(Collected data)
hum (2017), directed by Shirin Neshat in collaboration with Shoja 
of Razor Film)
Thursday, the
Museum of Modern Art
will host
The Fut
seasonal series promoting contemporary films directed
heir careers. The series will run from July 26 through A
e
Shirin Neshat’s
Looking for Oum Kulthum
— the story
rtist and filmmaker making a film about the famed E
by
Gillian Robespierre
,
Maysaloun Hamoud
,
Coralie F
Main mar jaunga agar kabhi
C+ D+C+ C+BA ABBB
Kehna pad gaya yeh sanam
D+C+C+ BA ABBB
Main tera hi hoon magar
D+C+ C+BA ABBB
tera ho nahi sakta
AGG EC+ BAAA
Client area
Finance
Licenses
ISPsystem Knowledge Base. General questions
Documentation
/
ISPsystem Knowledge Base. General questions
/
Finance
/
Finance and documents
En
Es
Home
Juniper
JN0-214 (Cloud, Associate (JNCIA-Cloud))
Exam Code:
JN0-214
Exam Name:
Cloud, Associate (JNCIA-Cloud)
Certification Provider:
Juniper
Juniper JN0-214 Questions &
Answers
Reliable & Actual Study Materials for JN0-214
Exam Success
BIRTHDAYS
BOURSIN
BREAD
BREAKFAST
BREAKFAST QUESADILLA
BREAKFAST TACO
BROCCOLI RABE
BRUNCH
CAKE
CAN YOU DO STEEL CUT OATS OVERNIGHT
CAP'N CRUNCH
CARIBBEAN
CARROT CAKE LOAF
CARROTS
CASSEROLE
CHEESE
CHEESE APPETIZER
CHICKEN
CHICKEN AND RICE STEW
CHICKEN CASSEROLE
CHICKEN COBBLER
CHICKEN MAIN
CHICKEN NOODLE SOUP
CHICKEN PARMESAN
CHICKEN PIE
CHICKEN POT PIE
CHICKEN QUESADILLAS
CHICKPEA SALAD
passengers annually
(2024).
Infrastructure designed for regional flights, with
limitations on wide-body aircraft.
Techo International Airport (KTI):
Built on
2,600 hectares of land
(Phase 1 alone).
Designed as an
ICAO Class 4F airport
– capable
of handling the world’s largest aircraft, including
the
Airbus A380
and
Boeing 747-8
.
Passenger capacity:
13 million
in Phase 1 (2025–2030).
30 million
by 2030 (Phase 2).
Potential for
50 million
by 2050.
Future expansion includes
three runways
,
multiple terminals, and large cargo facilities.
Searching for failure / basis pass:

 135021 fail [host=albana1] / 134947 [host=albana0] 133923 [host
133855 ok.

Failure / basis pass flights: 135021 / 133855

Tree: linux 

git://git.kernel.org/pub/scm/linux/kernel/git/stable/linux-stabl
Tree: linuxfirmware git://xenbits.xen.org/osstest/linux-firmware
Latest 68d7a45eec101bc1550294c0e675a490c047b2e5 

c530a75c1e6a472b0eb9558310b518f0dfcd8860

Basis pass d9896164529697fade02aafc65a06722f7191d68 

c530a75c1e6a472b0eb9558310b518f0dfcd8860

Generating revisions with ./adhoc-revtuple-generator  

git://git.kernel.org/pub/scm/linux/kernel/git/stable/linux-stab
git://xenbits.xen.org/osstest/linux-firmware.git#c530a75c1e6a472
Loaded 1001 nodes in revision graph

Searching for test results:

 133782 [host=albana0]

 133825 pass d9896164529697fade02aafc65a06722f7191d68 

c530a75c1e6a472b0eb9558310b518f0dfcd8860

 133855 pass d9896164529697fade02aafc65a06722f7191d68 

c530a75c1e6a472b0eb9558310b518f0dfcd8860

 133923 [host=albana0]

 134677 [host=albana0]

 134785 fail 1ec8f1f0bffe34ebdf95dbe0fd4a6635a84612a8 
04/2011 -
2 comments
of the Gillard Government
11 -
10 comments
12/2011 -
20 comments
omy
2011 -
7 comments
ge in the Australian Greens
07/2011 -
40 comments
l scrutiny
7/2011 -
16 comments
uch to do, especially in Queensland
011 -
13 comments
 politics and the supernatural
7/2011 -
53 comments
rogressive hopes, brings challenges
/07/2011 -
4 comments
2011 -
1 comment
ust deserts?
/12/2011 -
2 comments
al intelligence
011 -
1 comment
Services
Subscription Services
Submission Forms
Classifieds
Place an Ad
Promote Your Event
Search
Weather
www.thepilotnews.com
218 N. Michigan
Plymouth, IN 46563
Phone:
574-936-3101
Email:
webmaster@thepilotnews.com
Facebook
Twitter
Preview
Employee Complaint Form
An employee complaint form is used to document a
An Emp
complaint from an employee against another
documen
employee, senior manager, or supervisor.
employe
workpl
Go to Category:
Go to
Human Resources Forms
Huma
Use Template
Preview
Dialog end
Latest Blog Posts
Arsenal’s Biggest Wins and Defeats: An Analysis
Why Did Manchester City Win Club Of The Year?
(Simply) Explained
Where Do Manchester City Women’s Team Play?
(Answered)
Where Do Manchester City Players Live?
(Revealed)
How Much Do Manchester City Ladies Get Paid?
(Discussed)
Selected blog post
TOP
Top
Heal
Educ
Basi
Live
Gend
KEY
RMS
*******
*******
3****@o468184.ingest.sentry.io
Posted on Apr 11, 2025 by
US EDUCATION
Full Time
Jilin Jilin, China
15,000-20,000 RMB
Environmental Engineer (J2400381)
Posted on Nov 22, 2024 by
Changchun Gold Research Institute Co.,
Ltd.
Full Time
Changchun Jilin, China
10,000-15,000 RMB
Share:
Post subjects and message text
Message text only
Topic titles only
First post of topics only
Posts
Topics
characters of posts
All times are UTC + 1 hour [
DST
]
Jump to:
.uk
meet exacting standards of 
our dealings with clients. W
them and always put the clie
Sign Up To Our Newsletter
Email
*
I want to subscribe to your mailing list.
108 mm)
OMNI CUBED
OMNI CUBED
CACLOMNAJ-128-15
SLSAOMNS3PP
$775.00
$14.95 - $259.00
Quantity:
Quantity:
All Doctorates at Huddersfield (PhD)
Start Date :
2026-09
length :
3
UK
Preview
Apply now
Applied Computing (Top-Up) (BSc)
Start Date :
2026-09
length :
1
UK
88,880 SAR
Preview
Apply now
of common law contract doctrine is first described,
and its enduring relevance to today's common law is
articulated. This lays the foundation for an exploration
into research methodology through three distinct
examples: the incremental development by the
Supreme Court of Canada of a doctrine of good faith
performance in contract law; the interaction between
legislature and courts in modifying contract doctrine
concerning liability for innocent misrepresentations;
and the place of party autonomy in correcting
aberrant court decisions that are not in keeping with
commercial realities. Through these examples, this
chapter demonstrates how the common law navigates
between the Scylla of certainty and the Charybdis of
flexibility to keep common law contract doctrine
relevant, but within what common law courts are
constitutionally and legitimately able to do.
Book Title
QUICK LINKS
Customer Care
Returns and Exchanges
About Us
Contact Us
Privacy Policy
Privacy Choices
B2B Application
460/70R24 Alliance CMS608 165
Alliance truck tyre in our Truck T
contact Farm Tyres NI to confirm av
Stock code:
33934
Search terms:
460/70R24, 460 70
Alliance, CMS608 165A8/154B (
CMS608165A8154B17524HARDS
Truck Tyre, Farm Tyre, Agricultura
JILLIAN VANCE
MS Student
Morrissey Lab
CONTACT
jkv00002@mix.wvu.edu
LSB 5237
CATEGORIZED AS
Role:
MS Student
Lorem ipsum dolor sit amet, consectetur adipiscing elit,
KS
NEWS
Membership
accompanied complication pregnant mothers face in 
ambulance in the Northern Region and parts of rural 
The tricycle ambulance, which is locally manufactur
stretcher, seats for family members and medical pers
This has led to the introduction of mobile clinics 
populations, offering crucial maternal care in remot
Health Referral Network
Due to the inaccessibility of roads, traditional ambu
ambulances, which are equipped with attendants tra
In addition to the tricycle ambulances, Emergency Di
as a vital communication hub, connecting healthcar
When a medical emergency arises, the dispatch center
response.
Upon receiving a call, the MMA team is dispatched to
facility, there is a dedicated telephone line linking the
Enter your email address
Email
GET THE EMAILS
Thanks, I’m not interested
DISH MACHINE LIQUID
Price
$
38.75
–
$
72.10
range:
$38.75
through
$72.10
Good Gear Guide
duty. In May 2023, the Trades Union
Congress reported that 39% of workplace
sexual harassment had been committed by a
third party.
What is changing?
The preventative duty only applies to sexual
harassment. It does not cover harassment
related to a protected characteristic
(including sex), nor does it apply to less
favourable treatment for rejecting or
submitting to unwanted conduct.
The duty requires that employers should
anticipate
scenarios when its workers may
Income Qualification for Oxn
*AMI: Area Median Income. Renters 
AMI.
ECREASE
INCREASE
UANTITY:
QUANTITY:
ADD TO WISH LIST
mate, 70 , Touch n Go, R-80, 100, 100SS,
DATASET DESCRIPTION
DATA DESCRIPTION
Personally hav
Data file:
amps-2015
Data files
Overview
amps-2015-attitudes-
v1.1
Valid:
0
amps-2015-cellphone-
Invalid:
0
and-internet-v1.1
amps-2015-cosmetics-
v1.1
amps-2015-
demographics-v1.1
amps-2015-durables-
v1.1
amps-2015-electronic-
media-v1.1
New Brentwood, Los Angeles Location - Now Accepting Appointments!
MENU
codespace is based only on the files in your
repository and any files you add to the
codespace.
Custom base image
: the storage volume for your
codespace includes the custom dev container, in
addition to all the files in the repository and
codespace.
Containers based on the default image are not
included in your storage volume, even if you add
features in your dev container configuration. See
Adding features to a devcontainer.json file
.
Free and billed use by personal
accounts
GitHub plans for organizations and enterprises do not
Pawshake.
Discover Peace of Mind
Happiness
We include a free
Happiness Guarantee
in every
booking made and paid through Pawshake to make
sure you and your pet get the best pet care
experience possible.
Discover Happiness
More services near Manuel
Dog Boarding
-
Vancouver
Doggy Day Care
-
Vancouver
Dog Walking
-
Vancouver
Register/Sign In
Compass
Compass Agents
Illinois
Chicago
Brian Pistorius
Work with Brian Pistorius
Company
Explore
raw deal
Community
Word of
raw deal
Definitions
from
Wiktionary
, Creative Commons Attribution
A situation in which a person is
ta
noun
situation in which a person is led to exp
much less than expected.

» TASK BRIEF
When you reach the line holding "performance in contract" in the records above, begin reproducing exactly, stop after the line holding "aberrant court decisions", and output nothing else.

» FINISHED TASK
performance in contract law; the interaction between
legislature and courts in modifying contract doctrine
concerning liability for innocent misrepresentations;
and the place of party autonomy in correcting
aberrant court decisions that are not in keeping with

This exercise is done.